Brigham Minerals, Inc. announced operating and financial results for the quarter ended June 30, 2020.

Q2 Highlights

  • Daily production volumes of 8,854 Boe/d (71% liquids, 50% oil)
    • Production volumes up 31% from Q2 2019 with Permian production volumes up 73% from Q2 2019
    • Production volumes down 15% sequentially, largely driven by roughly 700 Boe/d of Q2 2020 production curtailments by our operators in response to the price collapse from COVID-19 demand destruction, which based on operator disclosures, we expect much of it to return on line in Q3 2020
  • Mineral and royalty revenues totaling $12.5 million
    • Revenue down 46% from Q2 2019 driven by 58% lower realized pricing
    • Revenue down 56% sequentially from Q1 2020 primarily driven by 48% lower realized pricing
  • Net loss totaling $6.8 million
    • Adjusted EBITDA(1) totaling $5.9 million
  • Declared Q2 2020 dividend of $0.14 per share of Class A common stock
    • Payout of 100% of Q2 2020 discretionary cash flow(1)
  • Acquired 300 net royalty acres deploying $2.3 million in mineral acquisition capital
    • Acquisition costs totaling $4.3 million per net location, representing a 37% decrease vs Q1 2020
    • Remaining highly disciplined with acquisitions given volatile market conditions
  • 705 gross (4.6 net) drilled but uncompleted locations (“DUCs”) as of June 30, 2020
    • Converted 222 (25%) gross and 1.2 (21%) net DUCs during Q2 2020
    • Approximately 60% of June 30, 2020 net DUC inventory located in Permian Basin
    • Anticipate majority of DUCs to be completed by ExxonMobil, Chevron Corporation, Royal Dutch Shell, Continental Resources, Crestone Peak and PDC Energy
  • Subsequent to completion of Chevron Corporation and Noble Energy, Inc. merger, anticipate 8% of organic undeveloped inventory to be operated by Chevron in the Delaware and DJ Basins
    • Permian Basin and DJ Basin to comprise 6% and 2%, respectively, of undeveloped inventory
  • $16.5 million cash balance and undrawn revolver capacity of $135 million as of June 30, 2020
    • Approximately $151 million of liquidity

Ben M. (“Bud”) Brigham, Executive Chairman, commented, “The unprecedented challenges posed by COVID-19 and the OPEC + production disagreement in March significantly impacted the energy markets during the second quarter thereby reducing our realized pricing as well as forcing some of our operators to curtail production. As a result, we saw lower levels of discretionary cash flow(1) in the second quarter, however, as we previously committed to our shareholders we are distributing 100% of our discretionary cash flow(1) given our cash on hand and undrawn revolver capacity. Further, our portfolio has been carefully constructed by our team of geologists and reservoir engineers to acquire in the core geologic areas within liquids rich resource plays and importantly the optionality associated with our approach has played out yet again with Chevron Corporation's announced acquisition of Noble Energy. With roughly 8% of our undeveloped locations soon to be under Chevron control, we believe those locations will be developed more efficiently by Chevron given their extremely well-capitalized balance sheet and proven track record of consistent rig deployment throughout commodity cycles.”

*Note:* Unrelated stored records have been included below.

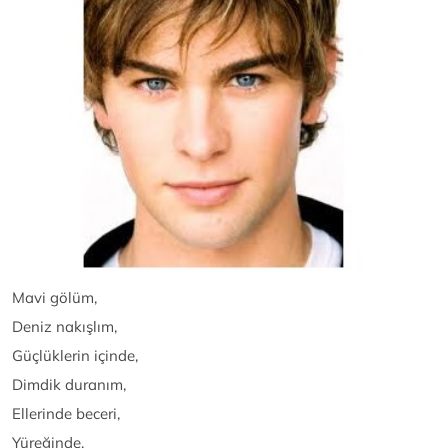
Mavi gölüm,
Deniz nakışlım,
Güçlüklerin içinde,
Dimdik duranım,
Ellerinde beceri,
Yüreğinde,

Robert M. (“Rob”) Roosa, Chief Executive Officer, commented, “Challenging macro conditions in the energy space drove record low rig counts and a substantial decline in frac crews during the second quarter. Although the challenging conditions resulted in a sequential decline in our second quarter production, our data indicates that approximately one-third of our DUCs in inventory at the end of the second quarter have been treated and can potentially be rapidly turned in line to production during the second half of 2020. Given both our treated DUCs and operator commentary indicating curtailed volumes will largely be back on line beginning in the third quarter, we believe our production volumes will stabilize and average in excess of 9,000 Boe/d in the second half of 2020. Further, our permitting inventory remains strong due to continued strength in new Permian activity that will provide the basis for future production. Finally, our technical teams are excited by the recent significant deal flow that has transpired, which points to a potential thawing of the acquisition markets and the opportunity to jump start our ground game acquisitions during the remainder of 2020 at lower pricing levels. Thus far in the third quarter, we've closed or have under contract $15 million of mineral acquisitions, 90% of which are located in the Permian Basin and approximately two-thirds of the total is located in Loving County. We continue to believe that our ample liquidity will allow us to achieve differentiated mineral acquisition performance in the second half of the year.”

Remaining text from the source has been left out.